In a healthy individual, the urethra is wide enough for the urine to flow through freely. A stricture is the narrowing of the urethra; consequently, the flow of urine gets slightly or severely limited.
A urethral stricture develops when there is scarring in the urethra and as a result the urethra narrows. A urethral stricture restricts the urinary flow from the urinary bladder and triggers a host of medical problems in the urinary tract – inflammation or infection.
What Causes Urethral Stricture Disease?
- The most significant cause of a stricture in the urethra is inflammation of the tissue or the presence of a scar tissue. Scar tissue may develop due to various factors. Young boys who have a hypospadias surgery (i.e. surgical intervention to rectify an under-developed urethra) and men who have penile implants have a lot more risk of developing a stricture.
- A straddle injury is a very common kind of trauma which is known to cause urethral stricture. Straddle trauma occurs when you fall on a bicycle bar or get hit in the scrotum.
- Pelvic fracture, insertion of a catheter, radiation, and surgery carried out on the prostate are other important causative factors.
- Potential, but a seldom seen cause is the presence of a tumor mass situated in close proximity to the urethra.
- Untreated and neglected urinary tract infections as well as sexually transmitted infection – gonorrhea causes urethral stricture too.
Symptoms Of Urethral Stricture
A urethral stricture manifests as:
- Reduced flow of urine or decrease in the volume of urine.
- Pain and discomfort whilst urinating.
- Sudden and frequent urges to pass urine.
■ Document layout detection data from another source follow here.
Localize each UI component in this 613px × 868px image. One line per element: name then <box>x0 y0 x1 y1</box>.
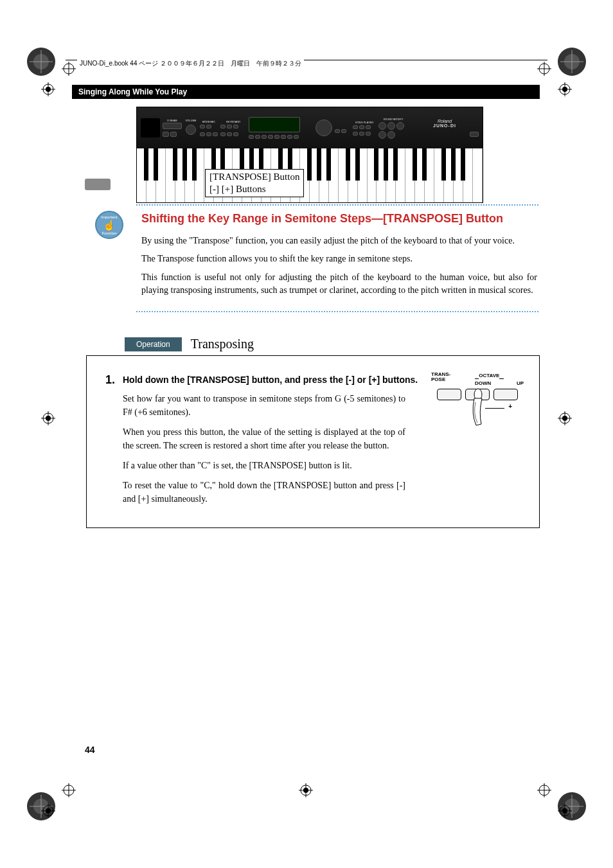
paragraph-2: The Transpose function allows you to shi… <box>141 252 537 265</box>
keyboard-top-panel: D BEAM VOLUME MODE/MIC <box>137 107 483 148</box>
svg-point-23 <box>46 808 51 813</box>
svg-point-17 <box>562 416 567 421</box>
procedure-box: 1. TRANS- POSE OCTAVE DOWN UP <box>86 355 540 528</box>
registration-mark-icon <box>41 804 55 818</box>
panel-label-dbeam: D BEAM <box>163 119 182 122</box>
keyboard-figure: D BEAM VOLUME MODE/MIC <box>136 107 483 203</box>
registration-mark-icon <box>537 783 551 797</box>
registration-mark-icon <box>558 82 572 96</box>
callout-line-2: [-] [+] Buttons <box>209 183 299 195</box>
illus-label-octave: OCTAVE <box>479 373 499 378</box>
illus-down-button <box>465 389 490 400</box>
transpose-button-illustration: TRANS- POSE OCTAVE DOWN UP <box>427 372 528 411</box>
panel-label-modemic: MODE/MIC <box>200 120 218 123</box>
svg-point-25 <box>562 808 567 813</box>
svg-point-11 <box>46 87 51 92</box>
registration-mark-icon <box>558 411 572 425</box>
illus-label-transpose: TRANS- POSE <box>431 372 450 387</box>
crop-mark-top-left <box>26 46 57 77</box>
registration-mark-icon <box>299 783 313 797</box>
registration-mark-icon <box>558 804 572 818</box>
section-header-bar: Singing Along While You Play <box>72 85 540 99</box>
operation-heading-row: Operation Transposing <box>125 337 540 351</box>
figure-callout: [TRANSPOSE] Button [-] [+] Buttons <box>205 169 304 197</box>
step-1-para-4: To reset the value to "C," hold down the… <box>123 479 405 506</box>
paragraph-3: This function is useful not only for adj… <box>141 271 537 297</box>
illus-plus-sign: + <box>508 402 512 411</box>
keyboard-keys: [TRANSPOSE] Button [-] [+] Buttons <box>137 148 483 202</box>
step-1-para-3: If a value other than "C" is set, the [T… <box>123 459 405 472</box>
page-number: 44 <box>85 745 95 755</box>
finger-press-icon <box>471 388 485 427</box>
registration-mark-icon <box>62 783 76 797</box>
illus-transpose-button <box>437 389 461 400</box>
registration-mark-icon <box>62 62 76 76</box>
registration-mark-icon <box>537 62 551 76</box>
icon-label-bottom: Function <box>102 231 116 235</box>
panel-label-brand: Roland <box>411 119 479 123</box>
registration-mark-icon <box>41 82 55 96</box>
panel-label-volume: VOLUME <box>184 119 197 122</box>
step-number: 1. <box>98 373 115 512</box>
step-1: 1. TRANS- POSE OCTAVE DOWN UP <box>98 373 528 512</box>
svg-point-15 <box>46 416 51 421</box>
step-1-para-1: Set how far you want to transpose in sem… <box>123 392 405 419</box>
registration-mark-icon <box>41 411 55 425</box>
illus-label-down: DOWN <box>475 380 491 387</box>
section-title: Shifting the Key Range in Semitone Steps… <box>141 212 540 226</box>
panel-label-model: JUNO-Di <box>411 123 479 128</box>
panel-label-keyboard: KEYBOARD <box>220 120 246 123</box>
panel-label-soundmodify: SOUND MODIFY <box>378 118 408 121</box>
step-1-para-2: When you press this button, the value of… <box>123 425 405 452</box>
illus-label-up: UP <box>517 380 524 387</box>
important-function-icon: Important ☝ Function <box>95 211 123 239</box>
dotted-separator <box>136 311 538 312</box>
dotted-separator <box>136 204 538 206</box>
panel-label-songplayer: SONG PLAYER <box>353 121 376 124</box>
header-filename-text: JUNO-Di_e.book 44 ページ ２００９年６月２２日 月曜日 午前９… <box>77 59 304 68</box>
operation-badge: Operation <box>125 337 182 351</box>
crop-mark-top-right <box>556 46 587 77</box>
callout-line-1: [TRANSPOSE] Button <box>209 171 299 183</box>
illus-up-button <box>493 389 518 400</box>
paragraph-1: By using the "Transpose" function, you c… <box>141 235 537 247</box>
operation-title: Transposing <box>191 337 254 351</box>
svg-point-19 <box>303 788 308 793</box>
page-content: Singing Along While You Play D BEAM VOLU… <box>72 85 540 528</box>
svg-point-13 <box>562 87 567 92</box>
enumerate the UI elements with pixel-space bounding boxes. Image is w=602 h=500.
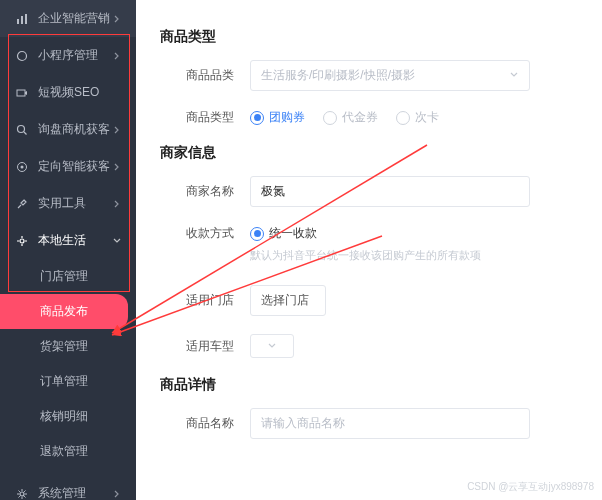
row-collect: 收款方式 统一收款 [160, 225, 578, 242]
menu-targeted-lead[interactable]: 定向智能获客 [0, 148, 136, 185]
menu-label: 实用工具 [38, 195, 112, 212]
menu-label: 系统管理 [38, 485, 112, 500]
watermark: CSDN @云享互动jyx898978 [467, 480, 594, 494]
bars-icon [14, 11, 30, 27]
menu-label: 小程序管理 [38, 47, 112, 64]
menu-label: 企业智能营销 [38, 10, 112, 27]
sub-verify-detail[interactable]: 核销明细 [0, 399, 136, 434]
sub-shelf-manage[interactable]: 货架管理 [0, 329, 136, 364]
label-car: 适用车型 [160, 338, 234, 355]
sub-order-manage[interactable]: 订单管理 [0, 364, 136, 399]
svg-rect-0 [17, 19, 19, 24]
radio-dot-icon [396, 111, 410, 125]
radio-card[interactable]: 次卡 [396, 109, 439, 126]
radio-label: 次卡 [415, 109, 439, 126]
label-merchant-name: 商家名称 [160, 183, 234, 200]
chevron-right-icon [112, 489, 122, 499]
wrench-icon [14, 196, 30, 212]
menu-miniprogram[interactable]: 小程序管理 [0, 37, 136, 74]
radio-label: 团购券 [269, 109, 305, 126]
input-product-name[interactable]: 请输入商品名称 [250, 408, 530, 439]
radio-dot-icon [323, 111, 337, 125]
svg-point-5 [18, 125, 25, 132]
row-car: 适用车型 [160, 334, 578, 358]
row-category: 商品品类 生活服务/印刷摄影/快照/摄影 [160, 60, 578, 91]
menu-label: 定向智能获客 [38, 158, 112, 175]
svg-rect-1 [21, 16, 23, 24]
menu-lead-inquiry[interactable]: 询盘商机获客 [0, 111, 136, 148]
cog-icon [14, 486, 30, 501]
circle-icon [14, 48, 30, 64]
target-icon [14, 159, 30, 175]
menu-tools[interactable]: 实用工具 [0, 185, 136, 222]
chevron-right-icon [112, 14, 122, 24]
svg-rect-4 [17, 90, 25, 96]
menu-enterprise-marketing[interactable]: 企业智能营销 [0, 0, 136, 37]
sub-refund-manage[interactable]: 退款管理 [0, 434, 136, 469]
main-content: 商品类型 商品品类 生活服务/印刷摄影/快照/摄影 商品类型 团购券 代金券 次… [136, 0, 602, 500]
chevron-down-icon [112, 236, 122, 246]
svg-point-9 [20, 492, 24, 496]
chevron-right-icon [112, 125, 122, 135]
radio-label: 统一收款 [269, 225, 317, 242]
input-merchant-name[interactable]: 极氮 [250, 176, 530, 207]
label-type: 商品类型 [160, 109, 234, 126]
menu-label: 短视频SEO [38, 84, 122, 101]
section-merchant: 商家信息 [160, 144, 578, 162]
search-icon [14, 122, 30, 138]
radio-group-coupon[interactable]: 团购券 [250, 109, 305, 126]
menu-label: 本地生活 [38, 232, 112, 249]
radio-dot-icon [250, 111, 264, 125]
submenu-local-life: 门店管理 商品发布 货架管理 订单管理 核销明细 退款管理 [0, 259, 136, 469]
row-product-name: 商品名称 请输入商品名称 [160, 408, 578, 439]
label-store: 适用门店 [160, 292, 234, 309]
row-store: 适用门店 选择门店 [160, 285, 578, 316]
video-icon [14, 85, 30, 101]
svg-rect-2 [25, 14, 27, 24]
menu-system-manage[interactable]: 系统管理 [0, 475, 136, 500]
menu-short-video-seo[interactable]: 短视频SEO [0, 74, 136, 111]
chevron-right-icon [112, 51, 122, 61]
radio-label: 代金券 [342, 109, 378, 126]
chevron-right-icon [112, 199, 122, 209]
sub-store-manage[interactable]: 门店管理 [0, 259, 136, 294]
chevron-right-icon [112, 162, 122, 172]
svg-point-3 [18, 51, 27, 60]
section-detail: 商品详情 [160, 376, 578, 394]
radio-collect-unified[interactable]: 统一收款 [250, 225, 317, 242]
radio-group-type: 团购券 代金券 次卡 [250, 109, 578, 126]
chevron-down-icon [509, 69, 519, 83]
sidebar: 企业智能营销 小程序管理 短视频SEO 询盘商机获客 定向智能获客 实用工具 [0, 0, 136, 500]
svg-point-8 [20, 239, 24, 243]
select-car[interactable] [250, 334, 294, 358]
menu-label: 询盘商机获客 [38, 121, 112, 138]
label-category: 商品品类 [160, 67, 234, 84]
select-category[interactable]: 生活服务/印刷摄影/快照/摄影 [250, 60, 530, 91]
menu-local-life[interactable]: 本地生活 [0, 222, 136, 259]
row-merchant-name: 商家名称 极氮 [160, 176, 578, 207]
svg-point-7 [21, 165, 24, 168]
sub-product-publish[interactable]: 商品发布 [0, 294, 128, 329]
select-store-button[interactable]: 选择门店 [250, 285, 326, 316]
radio-voucher[interactable]: 代金券 [323, 109, 378, 126]
label-product-name: 商品名称 [160, 415, 234, 432]
select-placeholder: 生活服务/印刷摄影/快照/摄影 [261, 67, 415, 84]
hint-collect: 默认为抖音平台统一接收该团购产生的所有款项 [250, 248, 578, 263]
section-product-type: 商品类型 [160, 28, 578, 46]
row-type: 商品类型 团购券 代金券 次卡 [160, 109, 578, 126]
radio-dot-icon [250, 227, 264, 241]
label-collect: 收款方式 [160, 225, 234, 242]
gear-icon [14, 233, 30, 249]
- Incontinence of urine, i.e. inability to control urination.
- Pain in the lower abdomen.
- Urethral discharge.
- Swelling of the penis.
- Presence of blood in the semen and / or urine.
- Urine may be very dark yellow.
- Inability to urinate.
Treatment Options For Urethral Stricture
A simple physical examination helps identify the issues which specify the presence of a urinary stricture. The health care provider will readily perceive redness and will find out if one or more areas are swollen and / or hard. Your health care provider may also order a few tests to be carried out to establish the accurate diagnosis. These include:
- Measuring the rate of urine flow.
- Evaluating the physical and chemical properties of urine.
- Cystoscopy, i.e. inserting a small tube with a camera into to observe the inside of the bladder and urethra.
- Measuring the size of the urethral opening.
- Assessment for chlamydia and gonorrhea.
Thereafter, your doctor will decide the best line of treatment for you.
- The chief line of treatment is to widen the urethra using a dilator. Your health care provider will pass a tiny wire through the urethra and in to your bladder. Over time, larger dilators will be employed to slowly increase the width of the urethra. Another non-surgical alternative is perpetual catheter placement, though this is usually done for very serious cases and it also carries certain risks like bladder irritation and U.T.I. Urine flow diversion is recommended by doctors when the above treatment options fail to work, and the flow of urine needs to be diverted and drained via a catheter in the abdomen. This is rather unusual, and is considered a last-resort technique.
- Surgery is another beneficial choice. An open urethroplasty may be carried out for longer and very severe urethral strictures. The surgery comprises of excising the afflicted tissue, followed up by reconstruction of the urethra.